I Am A Bird Now - Antony and the Johnsons

Look at Amazon's best-seller list today, little over a week after the winner of the Mercury Music Prize was announced, and you'll see that I Am A Bird Now by Antony and the Johnsons is second only to David Gray's Life in Slow Motion. There's a sweet irony in the fact that an album written and performed by an androgynous, openy gay cabaret artist - an album pierced with emotion, delving into difficult transgender themes - is outselling The Rolling Stones and much safer, easier options by the likes of KT Tunstall and James Blunt. The Mercury Prize is much-maligned (and as Antony himself said, the diversity of the twelve albums shortlisted made it "like a contest between an orange, a spaceship, a potted plant and a spoon"), but if it brings music like this to the public consciousness it is not without merit.

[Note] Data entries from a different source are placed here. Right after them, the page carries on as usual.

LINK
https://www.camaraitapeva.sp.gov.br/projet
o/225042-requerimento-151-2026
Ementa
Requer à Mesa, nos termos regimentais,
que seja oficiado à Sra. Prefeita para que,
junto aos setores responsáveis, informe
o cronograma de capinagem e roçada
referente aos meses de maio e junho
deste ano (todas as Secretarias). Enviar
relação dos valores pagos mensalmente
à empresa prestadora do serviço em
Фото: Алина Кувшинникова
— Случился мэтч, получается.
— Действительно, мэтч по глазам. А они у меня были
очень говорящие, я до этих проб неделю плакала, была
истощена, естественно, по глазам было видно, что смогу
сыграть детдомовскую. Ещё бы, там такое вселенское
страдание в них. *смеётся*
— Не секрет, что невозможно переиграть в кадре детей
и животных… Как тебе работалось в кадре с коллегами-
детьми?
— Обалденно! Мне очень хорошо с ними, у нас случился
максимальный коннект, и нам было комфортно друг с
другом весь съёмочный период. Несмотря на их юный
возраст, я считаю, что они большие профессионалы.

Antony was born in England and grew up in California. Aged 12, he found inspiration on the cover of Culture Club's Kissing to be Clever. "I saw my reflection in Boy George," he told The Daily Telegraph. "I realised that's what we do when we're like this. We become singers." He moved to New York after seeing the Mondo New York documentary and finding himself drawn to the cabaret scene it depicted, receiving a grant for performance art and showcasing his talents at the Pyramid Club in the city's East Village. In time, he formed Antony and the Johnsons, releasing a self-titled debut in 2000, followed by a string of EPs and this second, Mercury-winning full-length. It is by no means an easy listen, but it's one of the most rewarding efforts of the year so far by quite some distance.

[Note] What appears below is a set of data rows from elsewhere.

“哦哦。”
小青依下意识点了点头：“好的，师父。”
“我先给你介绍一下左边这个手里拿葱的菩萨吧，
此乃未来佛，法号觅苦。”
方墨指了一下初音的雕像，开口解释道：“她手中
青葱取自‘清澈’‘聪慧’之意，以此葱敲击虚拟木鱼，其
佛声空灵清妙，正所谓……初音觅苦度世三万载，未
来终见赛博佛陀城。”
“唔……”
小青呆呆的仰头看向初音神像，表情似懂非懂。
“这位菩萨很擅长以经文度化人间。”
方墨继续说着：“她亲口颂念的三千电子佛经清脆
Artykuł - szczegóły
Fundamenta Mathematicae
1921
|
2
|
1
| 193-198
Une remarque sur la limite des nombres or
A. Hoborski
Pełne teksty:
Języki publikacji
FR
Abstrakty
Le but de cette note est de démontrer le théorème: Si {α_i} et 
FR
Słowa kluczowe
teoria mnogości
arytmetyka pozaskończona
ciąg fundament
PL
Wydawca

The sleevenotes reflect the themes of the record and were intended to guide people through its ideas. On the front cover is Peter Hujar's photo Candy Darling On Her Deathbed, taken at New York's Cabrini Hospital the night the drag queen died from leukaemia (Hujar himself died of AIDS in the late 80s). Inside is a photograph of a woman called Page, described by Antony as the Candy Darling of his generation - an avant-garde, surrealist transexual friend of the singer who died from a drug overdose - also in the Cabrini Hospital - in 2002. The album is dedicated to her. The rest of the artwork is made up of items Antony found himself, including a calendar from an abaondoned prison cell in Philadelphia and letters taken from a medical journal on sex reassignment and hermaphrodism. They were written by a transgendered child and read: "Father, I got to B a boy. Mother, I got to B a boy." In the same childlike scrawl on the CD is the plea: "Dear Dr., I do not want to be a boy. I want to be a girl."

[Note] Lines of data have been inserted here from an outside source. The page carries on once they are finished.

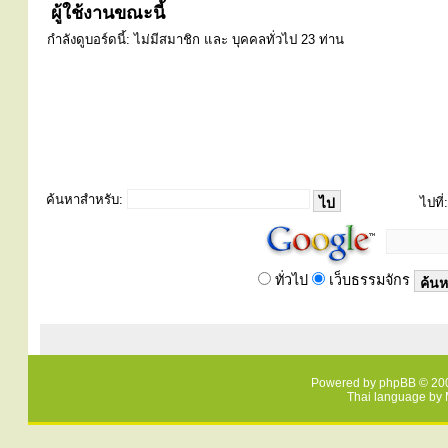
ผู้ใช้งานขณะนี้
กำลังดูบอร์ดนี้: ไม่มีสมาชิก และ บุคคลทั่วไป 23 ท่าน
ค้นหาสำหรับ:
ไปที่:
ทั่วไป
เว็บธรรมจักร
Powered by
phpBB
© 200
Thai language by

This imagery is reflected throughout the album, which feels like a very personal, intimate piece of work. It deals with gender confusion, identity and eventual self-realisation, starting in utter pathos and climaxing in triumph, Antony's bird flying high and free. From the moment his voice hangs trembling in the air on wistful, yearning opener Hope There's Someone to the glorious, celebratory soar of closing track Bird Guhl - on which he sings "I've been searching / For my wings some time / I'm gonna be born / Into soon the sky" - it's impossible not to be transfixed by this strange, soulful character and his arresting, elegant music.

Some of it is uncomfortable, painful stuff - on My Lady Story, Antony sings of breast amputation and annihilation; Fistfull of Love juxtaposes a swaying soul track with brutal, violent metaphors ("I feel your fists / And I know it's out of love") - but there's hope here, too, and on For Today I Am A Boy the tone is elated, proud; Antony declaring that "One day I'll grow up / Be a beautiful woman".

Several of Antony's peers and heroes join him on the album: Lou Reed and Devendra Banhart contribute introductions to Fistfull of Love and Spiralling respectively, Boy George duets on the gorgeous You Are My Sister and Rufus Wainwright takes lead vocals on What Can I Do?. But accomplished though they all are, these singers are outshone by Antony, whose enigmatic, searching voice punctuates the album with a hypnotic, otherworldly quality. It's testament to his talent that not one of these heavyweights even attempts to steal the limelight.

I Am A Bird Now's themes might not be mainstream, but there's no denying that voice; vulnerable and powerful at the same time, it's neither male nor female and has a raw, emotional edge that not everyone will appreciate. If it gets you in its grip, though, it really gets you - and that, for me, makes it one of the most compelling and spellbinding releases of 2005 so far. Spine-tingling.